Sample 1: 3 horses, 2 camels, 0 cows
Sample 2: 3 horses, 1 camel, 2 cows
Then we can calculate the euclidian distance as.
$$
\sqrt{(3-3)^2 + (2-1)^2 + (0-2)^2}
$$
$$
0^2 + 1^2 + 2^2 =0 + 1 + 4 = 5
$$
**Question 1:** Lets say sample 3 has 0 horses, 3 camels and 3 cows. Calculate its euclidian distance to sample 1 and sample 2.
## Other distance metrics
There are other distance metrics out there. You can read all about them by typing
`?vegdist` into your terminal
For my dissertation, my go-to for community structure differences was Bray-Curtis dissimilarity, which was designed to work for "Relative Abundance" data. These are data where everything sums to one (or 100%). However, for reasons outlined in this paper:
Gloor, G. B., Macklaim, J. M., Pawlowsky-Glahn, V., & Egozcue, J. J. (2017). Microbiome Datasets Are Compositional: And This Is Not Optional. *Frontiers in Microbiology*, *8*. <https://doi.org/10.3389/fmicb.2017.02224>
The best practice for any dataset where you only know species proportions of a whole (eg their relative abundance) is the *Aitchinson distance* or "*robust Aitchinson distance*". The `?vegdist` help file informs us that "Aitchison (1986) distance is equivalent to Euclidean distance between CLR-transformed samples ("clr") and deals with positive compositional data." We calculated CLR distances in the last lesson. Thus, we can CLR transform the data and just do euclidian distances, or we can use built-in atchinson distance calculations on the untransformed data.
And the robust version is useful if you have a bunch of zeros in the data.

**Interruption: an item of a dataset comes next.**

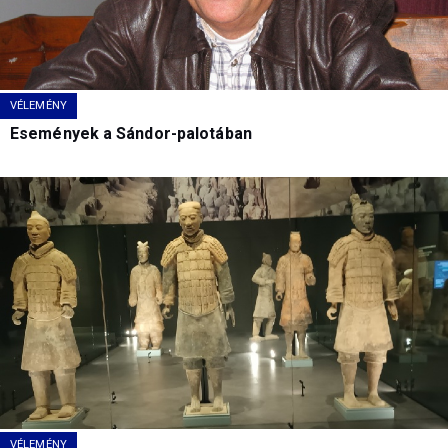
VÉLEMÉNY
Események a Sándor-palotában
VÉLEMÉNY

Thus, euclidian distance is often appropriate if you are looking for distances between environmental datasets where you know the real values of things (eg chemical concentrations), or community datasets where you know the actual abundances of organisms.
Lots of R functions, especially principal components analysis (PCA), assume "euclidian" distances between things. Fortunately, you can just feed them centered log transformed data (or robust centerd log transformed data) and then they are actually using atchinson distances.
## Calculating distance in R
Lets calculate some distance matrices. First of all, I just wanted to check whether the ARISA values are relative abundances or not. If they were they would all sum up to one.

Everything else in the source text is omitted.